Thus, the Bawtry site passed into the ownership of the EMGB subject to the liabilities of the B&DGC and the SY&DGC “immediately before” the vesting date.
[12] According to evidence given to Forbes J, it was not, in the mid-1960s when the EMGB sold the site or previously, considered dangerous to leave coal tar residues under the land, provided that they had been properly contained. The conveyance of the site by the EMGB to Kenton Homes Ltd in 1965 described the site as including “the underground tanks installed on part thereof”: see [31] of Forbes J’s judgment.
[13] By the Gas Act 1972, the area gas boards were abolished and their property, rights, liabilities and obligations were transferred to the British Gas Corporation (BGC), which remained in state ownership. So, the BGC became subject to any liabilities of the EMGB arising out of its previous ownership of the Bawtry site or inherited under section 17(1) of the 1948 Act from B&DGC and SY&DGC.
Privatisation
[14] Privatisation of the gas industry was effected by the 1986 Act. A “successor company”, in the event British Gas plc, was formed. Public subscription in this new company was invited by the government (the advertised enthusiasm of “Sid” played a prominent part, as did, of course, a formal prospectus) and the transfer to the successor company, British Gas plc, of the BGC’s assets and liabilities was effected by section 49 of the 1986 Act.

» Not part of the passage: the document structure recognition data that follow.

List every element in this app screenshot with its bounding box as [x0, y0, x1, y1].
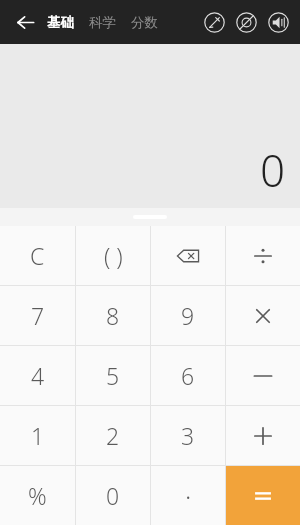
button[interactable]: 4: [0, 346, 75, 405]
button[interactable]: Multiply: [226, 286, 300, 345]
button[interactable]: 5: [76, 346, 150, 405]
button[interactable]: ·: [151, 466, 225, 525]
staticText: 0: [106, 480, 120, 511]
button[interactable]: Backspace: [151, 226, 225, 285]
staticText: 分数: [131, 14, 158, 31]
staticText: 6: [181, 360, 195, 391]
button[interactable]: Back: [10, 7, 40, 37]
staticText: 8: [106, 300, 120, 331]
button[interactable]: 2: [76, 406, 150, 465]
staticText: %: [28, 480, 47, 511]
button[interactable]: Theme: [230, 6, 262, 38]
button[interactable]: Edit: [198, 6, 230, 38]
staticText: 0: [259, 140, 285, 200]
staticText: 4: [31, 360, 45, 391]
button[interactable]: %: [0, 466, 75, 525]
button[interactable]: C: [0, 226, 75, 285]
button[interactable]: Equals: [226, 466, 300, 525]
staticText: 科学: [89, 14, 116, 31]
staticText: ( ): [104, 240, 123, 271]
button[interactable]: 6: [151, 346, 225, 405]
staticText: C: [30, 240, 45, 271]
staticText: 9: [181, 300, 195, 331]
button[interactable]: Sound: [262, 6, 294, 38]
button[interactable]: 科学: [87, 10, 118, 35]
button[interactable]: 8: [76, 286, 150, 345]
button[interactable]: 基础: [45, 10, 76, 35]
staticText: 2: [106, 420, 120, 451]
button[interactable]: 7: [0, 286, 75, 345]
button[interactable]: 分数: [129, 10, 160, 35]
button[interactable]: 1: [0, 406, 75, 465]
staticText: ·: [185, 478, 192, 513]
button[interactable]: Divide: [226, 226, 300, 285]
staticText: 基础: [47, 14, 74, 31]
staticText: 3: [181, 420, 195, 451]
staticText: 5: [106, 360, 120, 391]
button[interactable]: Plus: [226, 406, 300, 465]
button[interactable]: 9: [151, 286, 225, 345]
button[interactable]: ( ): [76, 226, 150, 285]
button[interactable]: Minus: [226, 346, 300, 405]
staticText: 7: [31, 300, 45, 331]
button[interactable]: 3: [151, 406, 225, 465]
staticText: 1: [31, 420, 45, 451]
button[interactable]: 0: [76, 466, 150, 525]
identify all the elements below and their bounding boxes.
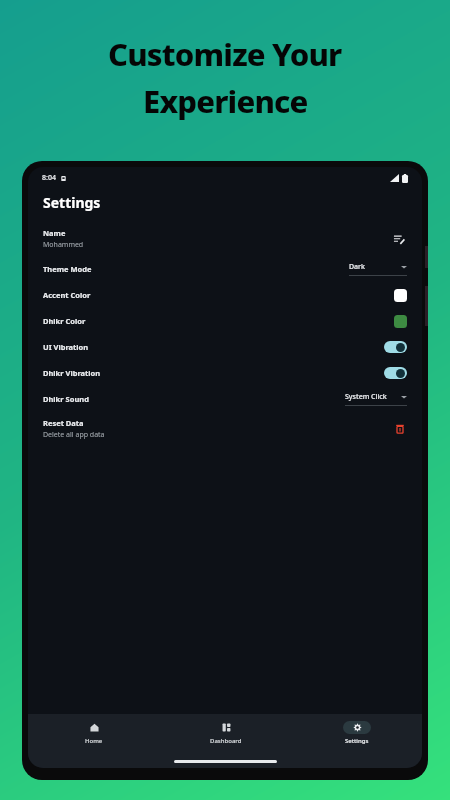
staticText: Settings <box>345 737 369 745</box>
staticText: Customize Your <box>108 33 342 75</box>
button[interactable]: Settings <box>291 714 422 752</box>
staticText: Home <box>85 737 103 745</box>
staticText: Dark <box>349 262 365 272</box>
staticText: Dhikr Vibration <box>43 368 101 378</box>
staticText: 8:04 <box>42 173 56 183</box>
staticText: Experience <box>143 80 308 122</box>
staticText: Mohammed <box>43 240 84 250</box>
staticText: Dhikr Sound <box>43 394 89 404</box>
staticText: Dhikr Color <box>43 316 86 326</box>
staticText: Theme Mode <box>43 264 92 274</box>
button[interactable]: Pick color <box>394 289 407 302</box>
button[interactable]: Dashboard <box>160 714 291 752</box>
button[interactable]: Home <box>28 714 160 752</box>
button[interactable]: Name <box>43 226 407 252</box>
other: Delete all app data <box>393 422 407 436</box>
button[interactable]: UI Vibration <box>43 334 407 360</box>
staticText: System Click <box>345 392 387 402</box>
staticText: UI Vibration <box>43 342 89 352</box>
button[interactable]: Reset Data <box>43 416 407 442</box>
button[interactable]: Dhikr Sound <box>43 386 407 412</box>
staticText: Dashboard <box>210 737 242 745</box>
button[interactable]: Toggle <box>384 341 407 353</box>
button[interactable]: Dhikr Color <box>43 308 407 334</box>
button[interactable]: Pick color <box>394 315 407 328</box>
staticText: Reset Data <box>43 418 84 428</box>
button[interactable]: Toggle <box>384 367 407 379</box>
staticText: Settings <box>43 193 101 212</box>
button[interactable]: Accent Color <box>43 282 407 308</box>
staticText: Name <box>43 228 66 238</box>
other: Edit name <box>391 231 407 247</box>
button[interactable]: Dhikr Vibration <box>43 360 407 386</box>
staticText: Delete all app data <box>43 430 105 440</box>
button[interactable]: Theme Mode <box>43 256 407 282</box>
staticText: Accent Color <box>43 290 91 300</box>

Section 49(1) said that, on a transfer date to be nominated by the Secretary of State:
all the property, rights and liabilities to which the [BGC] was entitled or subject immediately before that date shall become by virtue of this section property, rights and liabilities of [the successor company]
[15] Members of the public, individual as well as corporate, encouraged by the advertisements and prospectus to which I have referred, subscribed for shares in British Gas plc on the basis of the statutory scheme whereunder the company in which they were investing would take over the assets and liabilities of the BGC as they stood “immediately before” the transfer date. The proceeds of the subscription enriched the Treasury and, thereby, the public at large.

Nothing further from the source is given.